From the first line of the records down to the one that holds "15h46 – Aquecimento Coletivo", transcribe each line exactly and add nothing.

Data shown Block Start

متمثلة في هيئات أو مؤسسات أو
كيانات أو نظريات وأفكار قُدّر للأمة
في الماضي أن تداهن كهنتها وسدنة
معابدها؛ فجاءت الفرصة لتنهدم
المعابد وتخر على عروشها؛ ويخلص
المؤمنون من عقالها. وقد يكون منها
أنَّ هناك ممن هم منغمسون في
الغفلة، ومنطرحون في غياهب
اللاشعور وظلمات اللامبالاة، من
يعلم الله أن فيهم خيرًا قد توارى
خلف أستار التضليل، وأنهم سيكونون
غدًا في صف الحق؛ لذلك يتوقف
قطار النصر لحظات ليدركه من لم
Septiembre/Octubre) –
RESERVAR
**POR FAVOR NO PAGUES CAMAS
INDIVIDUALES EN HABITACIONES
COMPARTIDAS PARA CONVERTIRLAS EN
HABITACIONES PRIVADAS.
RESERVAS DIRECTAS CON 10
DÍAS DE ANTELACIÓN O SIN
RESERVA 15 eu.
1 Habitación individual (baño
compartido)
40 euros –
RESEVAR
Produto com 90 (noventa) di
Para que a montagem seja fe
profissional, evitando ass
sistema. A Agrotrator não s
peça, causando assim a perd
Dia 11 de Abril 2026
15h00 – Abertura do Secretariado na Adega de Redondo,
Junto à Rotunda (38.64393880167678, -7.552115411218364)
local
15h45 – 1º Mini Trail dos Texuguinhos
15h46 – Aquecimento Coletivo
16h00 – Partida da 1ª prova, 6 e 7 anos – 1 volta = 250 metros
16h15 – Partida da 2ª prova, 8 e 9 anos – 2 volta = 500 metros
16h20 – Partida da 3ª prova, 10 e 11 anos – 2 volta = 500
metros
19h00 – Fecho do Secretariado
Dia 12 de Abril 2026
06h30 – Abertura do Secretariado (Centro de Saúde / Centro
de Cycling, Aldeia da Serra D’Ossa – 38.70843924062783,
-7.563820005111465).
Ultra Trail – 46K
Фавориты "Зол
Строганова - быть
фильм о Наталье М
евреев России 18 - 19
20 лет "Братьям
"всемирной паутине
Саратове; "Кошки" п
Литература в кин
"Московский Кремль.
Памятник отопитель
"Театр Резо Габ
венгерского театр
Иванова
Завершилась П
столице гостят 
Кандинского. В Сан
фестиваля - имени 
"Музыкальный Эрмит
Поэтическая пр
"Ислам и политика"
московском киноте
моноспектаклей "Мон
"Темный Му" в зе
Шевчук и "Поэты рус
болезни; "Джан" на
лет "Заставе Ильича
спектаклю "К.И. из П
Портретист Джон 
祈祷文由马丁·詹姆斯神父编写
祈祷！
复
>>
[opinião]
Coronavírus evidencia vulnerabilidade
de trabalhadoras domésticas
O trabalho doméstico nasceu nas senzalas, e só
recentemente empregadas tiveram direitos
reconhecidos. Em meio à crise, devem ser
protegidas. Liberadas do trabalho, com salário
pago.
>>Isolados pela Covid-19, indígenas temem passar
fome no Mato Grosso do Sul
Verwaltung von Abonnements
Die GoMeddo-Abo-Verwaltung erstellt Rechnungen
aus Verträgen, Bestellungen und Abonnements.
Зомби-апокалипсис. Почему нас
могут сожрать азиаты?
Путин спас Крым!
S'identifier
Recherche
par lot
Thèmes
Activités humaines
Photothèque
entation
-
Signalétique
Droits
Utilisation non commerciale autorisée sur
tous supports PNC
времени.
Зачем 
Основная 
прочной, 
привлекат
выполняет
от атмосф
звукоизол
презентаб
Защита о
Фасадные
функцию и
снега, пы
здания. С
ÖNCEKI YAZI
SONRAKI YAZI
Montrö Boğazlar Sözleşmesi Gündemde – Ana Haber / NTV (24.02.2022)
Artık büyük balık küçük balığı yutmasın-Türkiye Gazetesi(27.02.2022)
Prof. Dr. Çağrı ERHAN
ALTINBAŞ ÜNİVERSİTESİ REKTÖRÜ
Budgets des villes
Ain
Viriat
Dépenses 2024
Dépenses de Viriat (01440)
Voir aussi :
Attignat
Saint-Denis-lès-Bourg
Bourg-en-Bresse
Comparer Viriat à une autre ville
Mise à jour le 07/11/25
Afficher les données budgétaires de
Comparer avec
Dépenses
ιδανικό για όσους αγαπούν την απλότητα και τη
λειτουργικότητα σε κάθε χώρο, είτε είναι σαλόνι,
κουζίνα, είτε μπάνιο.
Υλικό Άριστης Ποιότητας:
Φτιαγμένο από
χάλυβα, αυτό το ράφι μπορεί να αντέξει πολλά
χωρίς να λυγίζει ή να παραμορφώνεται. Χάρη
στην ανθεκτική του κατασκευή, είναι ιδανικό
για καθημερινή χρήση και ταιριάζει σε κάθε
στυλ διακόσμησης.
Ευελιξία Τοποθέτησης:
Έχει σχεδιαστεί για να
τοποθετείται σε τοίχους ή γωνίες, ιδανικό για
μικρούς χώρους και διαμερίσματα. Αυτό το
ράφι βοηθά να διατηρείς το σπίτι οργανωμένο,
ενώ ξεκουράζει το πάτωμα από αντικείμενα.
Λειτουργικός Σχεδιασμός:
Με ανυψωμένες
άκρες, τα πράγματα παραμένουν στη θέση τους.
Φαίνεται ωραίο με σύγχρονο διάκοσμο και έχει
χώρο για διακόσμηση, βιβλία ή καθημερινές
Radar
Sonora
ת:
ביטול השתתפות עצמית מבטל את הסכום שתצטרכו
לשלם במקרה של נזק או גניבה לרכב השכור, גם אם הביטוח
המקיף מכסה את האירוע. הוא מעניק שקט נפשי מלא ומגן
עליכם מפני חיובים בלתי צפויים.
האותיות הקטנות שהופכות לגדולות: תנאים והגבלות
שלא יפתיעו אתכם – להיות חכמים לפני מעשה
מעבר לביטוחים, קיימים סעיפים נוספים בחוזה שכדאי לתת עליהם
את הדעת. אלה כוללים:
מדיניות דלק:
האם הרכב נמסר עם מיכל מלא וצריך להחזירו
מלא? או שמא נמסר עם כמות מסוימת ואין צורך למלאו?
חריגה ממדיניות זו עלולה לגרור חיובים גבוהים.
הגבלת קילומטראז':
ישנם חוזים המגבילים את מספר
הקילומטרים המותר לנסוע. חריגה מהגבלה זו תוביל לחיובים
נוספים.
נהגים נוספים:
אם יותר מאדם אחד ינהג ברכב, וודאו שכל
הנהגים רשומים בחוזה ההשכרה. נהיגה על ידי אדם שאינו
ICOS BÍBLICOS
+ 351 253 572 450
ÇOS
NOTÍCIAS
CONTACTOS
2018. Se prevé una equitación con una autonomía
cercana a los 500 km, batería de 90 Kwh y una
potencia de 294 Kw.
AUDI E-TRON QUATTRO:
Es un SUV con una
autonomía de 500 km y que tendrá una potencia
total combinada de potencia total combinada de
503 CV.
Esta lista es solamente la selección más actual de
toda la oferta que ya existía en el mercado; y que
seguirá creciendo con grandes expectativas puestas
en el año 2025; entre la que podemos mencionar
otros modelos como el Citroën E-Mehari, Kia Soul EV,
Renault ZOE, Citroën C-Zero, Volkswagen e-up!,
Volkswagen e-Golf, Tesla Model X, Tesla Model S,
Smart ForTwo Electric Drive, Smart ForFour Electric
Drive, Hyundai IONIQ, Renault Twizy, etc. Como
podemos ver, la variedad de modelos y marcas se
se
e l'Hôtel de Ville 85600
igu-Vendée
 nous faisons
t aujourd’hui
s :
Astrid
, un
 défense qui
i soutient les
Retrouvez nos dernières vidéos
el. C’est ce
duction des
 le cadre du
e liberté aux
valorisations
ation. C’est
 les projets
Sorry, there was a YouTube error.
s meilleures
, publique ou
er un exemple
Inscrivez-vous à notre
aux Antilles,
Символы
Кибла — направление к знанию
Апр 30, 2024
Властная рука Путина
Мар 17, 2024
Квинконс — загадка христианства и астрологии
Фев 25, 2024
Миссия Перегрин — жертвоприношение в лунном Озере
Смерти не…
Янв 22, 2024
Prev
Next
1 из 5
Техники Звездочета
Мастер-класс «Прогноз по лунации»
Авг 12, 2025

Data shown Block End

▶ Completed task:
متمثلة في هيئات أو مؤسسات أو
كيانات أو نظريات وأفكار قُدّر للأمة
في الماضي أن تداهن كهنتها وسدنة
معابدها؛ فجاءت الفرصة لتنهدم
المعابد وتخر على عروشها؛ ويخلص
المؤمنون من عقالها. وقد يكون منها
أنَّ هناك ممن هم منغمسون في
الغفلة، ومنطرحون في غياهب
اللاشعور وظلمات اللامبالاة، من
يعلم الله أن فيهم خيرًا قد توارى
خلف أستار التضليل، وأنهم سيكونون
غدًا في صف الحق؛ لذلك يتوقف
قطار النصر لحظات ليدركه من لم
Septiembre/Octubre) –
RESERVAR
**POR FAVOR NO PAGUES CAMAS
INDIVIDUALES EN HABITACIONES
COMPARTIDAS PARA CONVERTIRLAS EN
HABITACIONES PRIVADAS.
RESERVAS DIRECTAS CON 10
DÍAS DE ANTELACIÓN O SIN
RESERVA 15 eu.
1 Habitación individual (baño
compartido)
40 euros –
RESEVAR
Produto com 90 (noventa) di
Para que a montagem seja fe
profissional, evitando ass
sistema. A Agrotrator não s
peça, causando assim a perd
Dia 11 de Abril 2026
15h00 – Abertura do Secretariado na Adega de Redondo,
Junto à Rotunda (38.64393880167678, -7.552115411218364)
local
15h45 – 1º Mini Trail dos Texuguinhos
15h46 – Aquecimento Coletivo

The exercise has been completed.